___ INPUT MATERIAL

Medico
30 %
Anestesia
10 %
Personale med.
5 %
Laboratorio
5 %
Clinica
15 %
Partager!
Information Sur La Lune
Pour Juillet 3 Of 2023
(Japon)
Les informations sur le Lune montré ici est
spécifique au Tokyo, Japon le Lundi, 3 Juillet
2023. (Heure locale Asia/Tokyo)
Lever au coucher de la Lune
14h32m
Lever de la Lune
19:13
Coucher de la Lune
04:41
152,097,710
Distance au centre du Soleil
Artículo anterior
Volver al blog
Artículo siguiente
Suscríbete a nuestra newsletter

______
___ INPUT MATERIAL

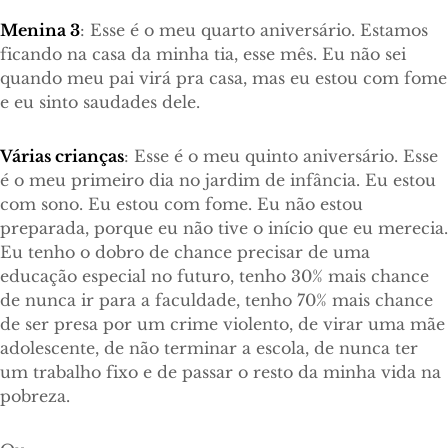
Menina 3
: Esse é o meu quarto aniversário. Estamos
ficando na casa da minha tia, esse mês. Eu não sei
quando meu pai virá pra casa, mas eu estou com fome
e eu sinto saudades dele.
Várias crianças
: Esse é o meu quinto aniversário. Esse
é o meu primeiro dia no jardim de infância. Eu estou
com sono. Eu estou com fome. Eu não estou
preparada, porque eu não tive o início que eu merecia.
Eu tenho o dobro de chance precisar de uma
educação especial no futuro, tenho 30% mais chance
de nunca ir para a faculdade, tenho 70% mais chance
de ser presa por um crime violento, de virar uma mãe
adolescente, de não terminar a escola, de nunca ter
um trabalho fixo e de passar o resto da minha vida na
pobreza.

______
___ INPUT MATERIAL

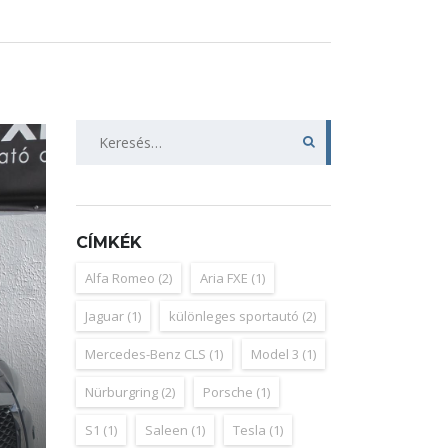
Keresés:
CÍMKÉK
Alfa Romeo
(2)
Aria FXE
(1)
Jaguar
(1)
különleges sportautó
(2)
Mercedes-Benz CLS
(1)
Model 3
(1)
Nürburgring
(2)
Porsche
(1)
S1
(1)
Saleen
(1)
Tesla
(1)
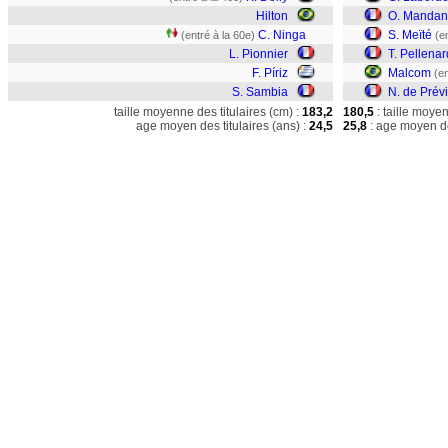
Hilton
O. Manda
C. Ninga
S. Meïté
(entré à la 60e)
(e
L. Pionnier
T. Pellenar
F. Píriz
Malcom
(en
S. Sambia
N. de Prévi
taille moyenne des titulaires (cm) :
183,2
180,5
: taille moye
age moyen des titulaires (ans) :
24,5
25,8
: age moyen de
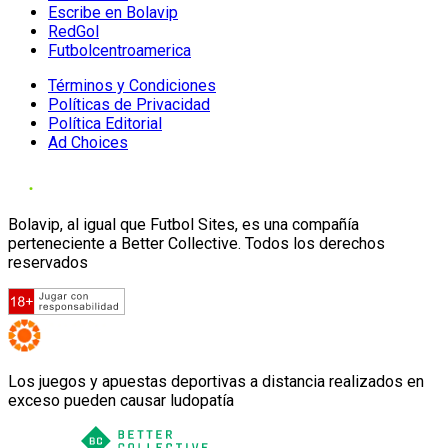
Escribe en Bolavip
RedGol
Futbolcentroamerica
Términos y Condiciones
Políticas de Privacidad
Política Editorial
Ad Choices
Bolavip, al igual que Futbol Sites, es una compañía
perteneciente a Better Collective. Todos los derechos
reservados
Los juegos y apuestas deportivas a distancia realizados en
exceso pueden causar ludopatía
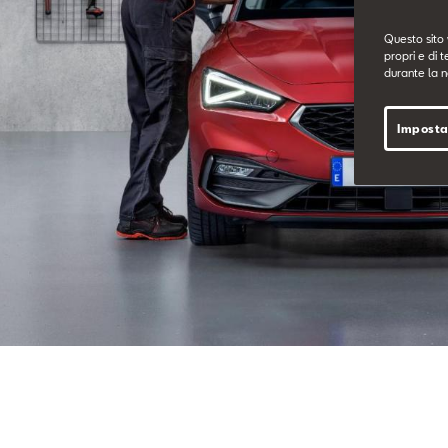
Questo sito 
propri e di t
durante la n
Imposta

______

PROBLEM REQUIREMENTS >> In the listing above, how many lines include the string "nunca"? Reply with the number alone.

EXERCISE OUTPUT >> 2